Bone mineral density values decreased between baseline and nine months into the competitive cycling season for both categories at total hip, trochanter, femoral neck, and femoral shaft. At nine months the high calcium group showed a decrease in BMD at the lumbar spine (baseline: 1.082; nine months: 1.065 g/cm2); the low calcium group showed a 1.2% increase in BMD at the lumbar spine (baseline: 1.076; nine months: 1.080 g/cm2) but then further decreased to below baseline at 12 months (1.071 g/cm2). No significance was found for change in BMD between the high or low supplementation groups.
Two of the four females and three of the six males in the current study were each in the control and experimental groups in the previous study. Subjects in the control group of the previous study did not complete any jumps, but the experimental group completed the same vertical jumping for an average of six months, before entering phase two.This study (October 2011 – February 2012) coincided with the off-season and showed a similar trend as Barry and Kohrt (2008) in decreased BMD at the end of the off-season despite a 16-week jumping program (left femur -0.5±1.1%, left neck -0.0±1.4%, lumbar spine -0.3%±2.9%).
There was no direct relationship between subjects, regardless of gender, who were in the control or experimental group with vertical jump height or change in BMD. Three of five subjects who were in the control group increased vertical jump height while all five showed non-significant increases in BMD for at least one body region. Three of five subjects transferred from the experimental group improved vertical jump height while four of the five improved BMD at one body region (Table 15a, 15b).
In total, subjects from the experimental group participated in at least 12 months of a vertical jumping program without any significant change in BMD from six to twelve months (off-season).
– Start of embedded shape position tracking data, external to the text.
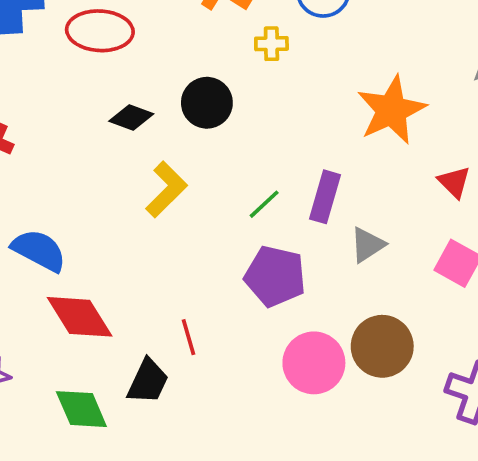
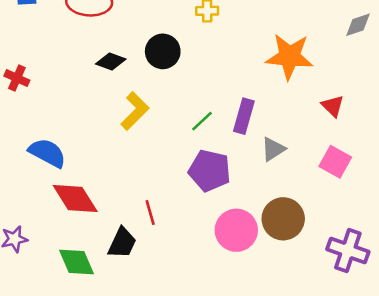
orange star: (391, 110) -> (290, 56), turned 30

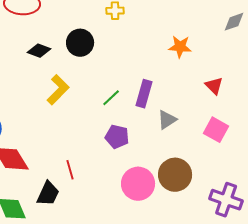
orange star: (290, 56) -> (180, 47), size x0.6
purple pentagon: (210, 171) -> (117, 137), size x0.7

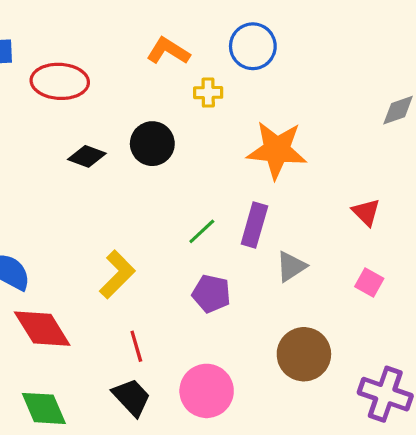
orange star: (180, 47) -> (277, 150), moved, size x1.6
yellow L-shape: (58, 90) -> (117, 274), moved
pink square: (216, 130) -> (369, 282), size x0.7
pink circle: (138, 184) -> (207, 391), moved
black trapezoid: (48, 194) -> (132, 397), moved, turned -68

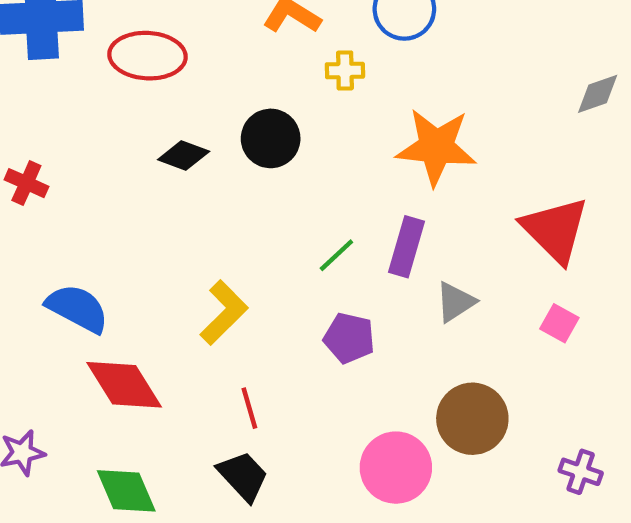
red triangle: (366, 212) -> (555, 230), size x1.8
pink circle: (207, 391) -> (396, 468), moved
purple cross: (385, 394) -> (581, 472), size x0.6

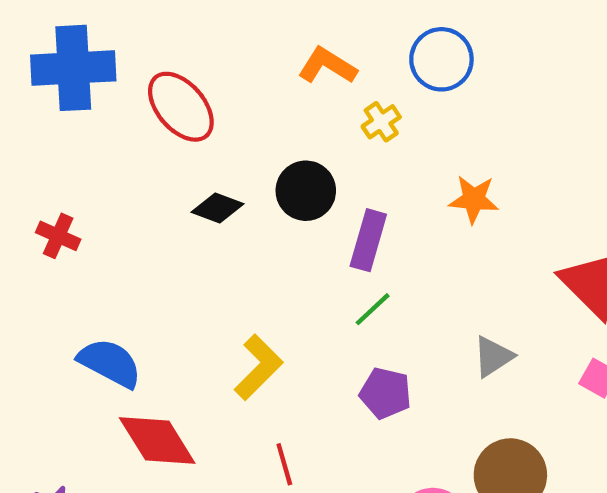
red ellipse: (147, 56) -> (181, 107), turned 46
yellow cross: (345, 71) -> (381, 122), turned -33
orange star: (436, 147) -> (474, 199), size x0.6
purple rectangle: (407, 247) -> (368, 240), moved

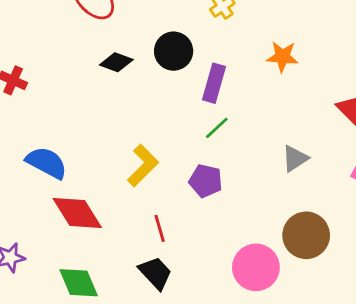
purple pentagon: (385, 393) -> (206, 181), moved

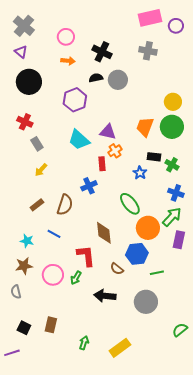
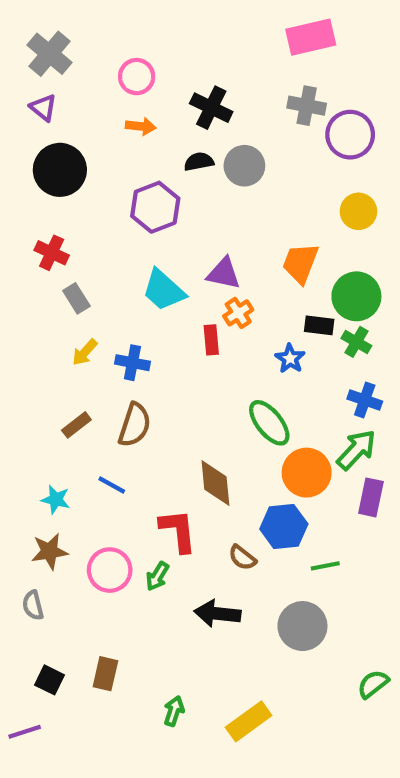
purple circle: (176, 26) -> (350, 135), moved, size x1.5
green circle: (172, 127) -> (356, 296), moved
blue cross: (89, 186) -> (132, 363), moved, turned 35

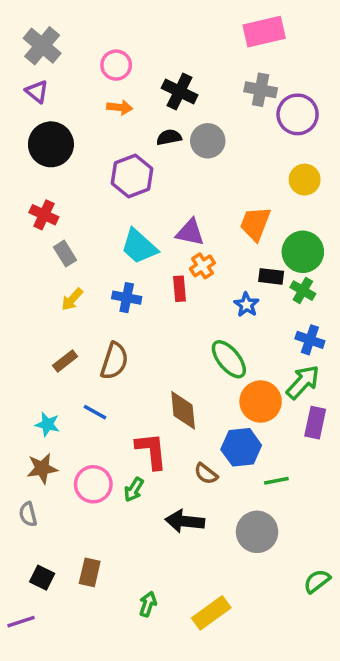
blue cross: (132, 363) -> (127, 298), moved

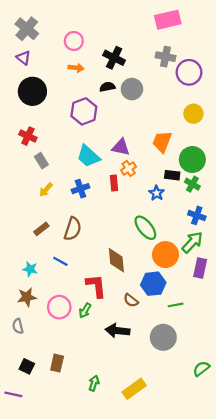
blue cross: (127, 298) -> (81, 189), turned -30
purple line: (21, 622) -> (13, 394), turned 30

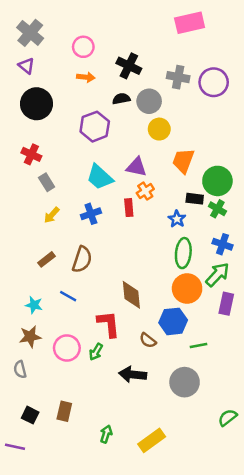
gray cross: (166, 57) -> (178, 77), moved
yellow circle: (193, 114) -> (159, 129), moved
green ellipse: (145, 228) -> (183, 253), moved, turned 45

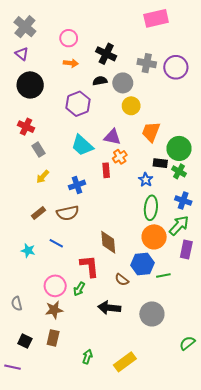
blue cross: (91, 214) -> (77, 185), moved
brown semicircle: (82, 259) -> (68, 213), turned 60
brown star: (30, 337) -> (54, 310), moved
green line: (198, 345) -> (163, 275), moved

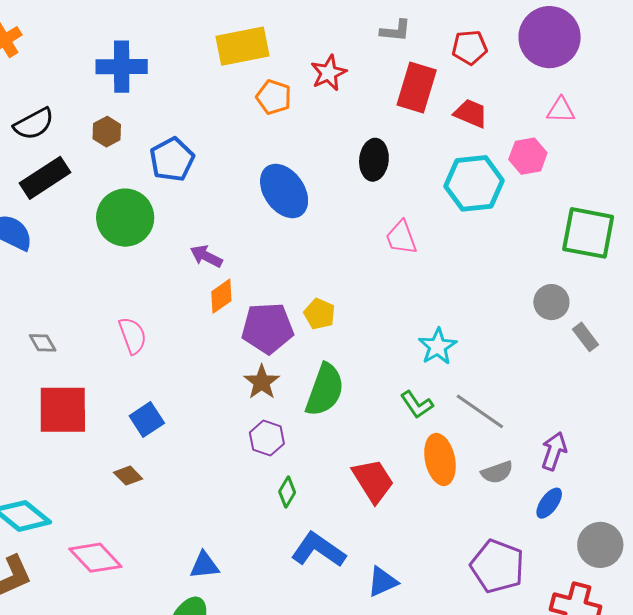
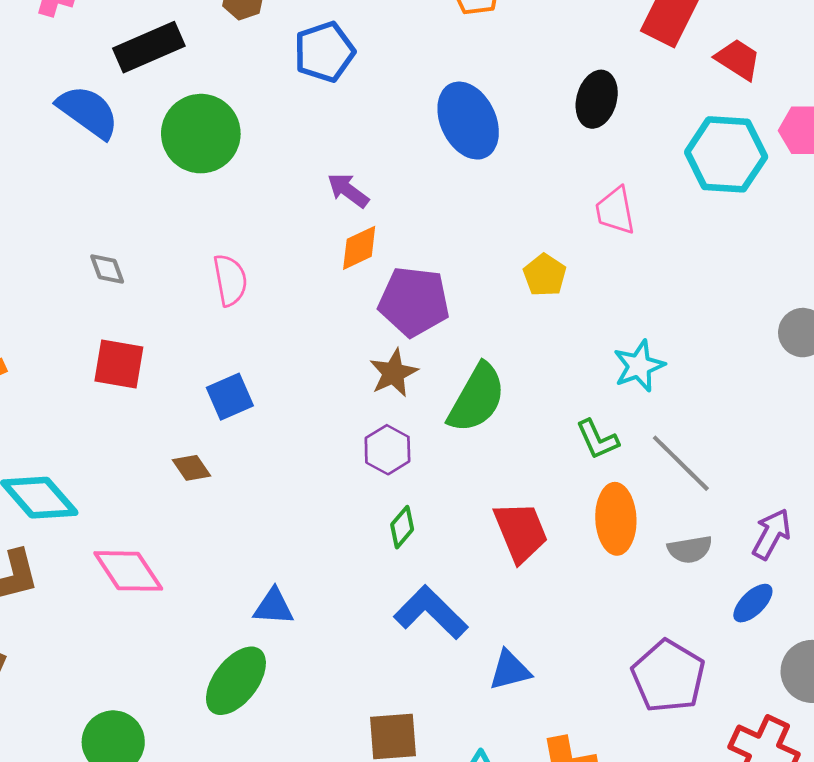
green circle: (125, 218) -> (201, 134), moved
yellow pentagon: (319, 314) -> (545, 275), moved
red square: (63, 410) -> (119, 364), size x0.7

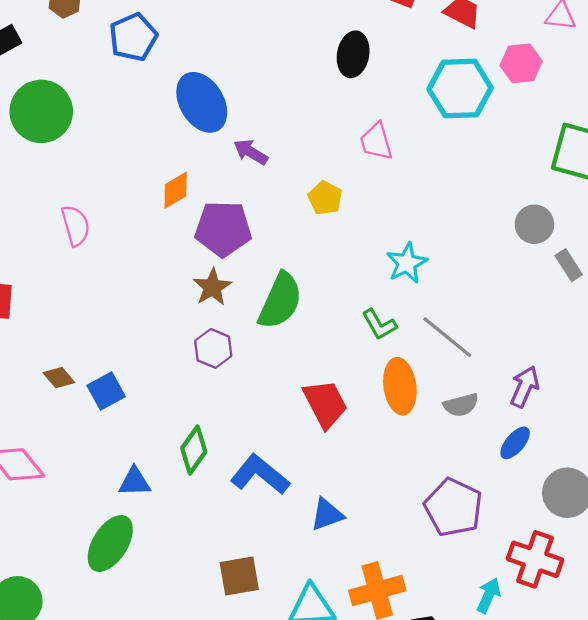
blue ellipse: (468, 121) -> (202, 102), moved
purple arrow: (348, 190) -> (251, 152), moved
blue square: (230, 397) -> (106, 391), moved
green diamond: (402, 527) -> (194, 450), moved, size x1.4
The failure to recover bone loss during the off-season for most of the male subjects suggests a cumulative effect from years of cycling on bone loss (Barry & Kohrt, 2008). This clearly demonstrates the need for a bone loading program throughout the competitive season to decrease the rate at which bone mass is lost, with a progressive bone loading program in the off-season to try to recover BMD values to baseline (pre-competitive season).
In 2016, the International Olympic Committee updated their Consensus Statement on the Female Athlete Triad. The statement is broader defined as Relative Energy Deficiency in Sport (RED-S) to include negative energy balance in men who participate in sports. The most significant result of my research was that male cyclists exhibited more energy restriction that that of females. This was based on average caloric intake per week compared against total estimated energy expenditure. Caloric intake in males was also compared against the values established by Anne B. Loucks to prevent menstrual disorders in women (10, 20, 30, 45 kcal/kg/FFM).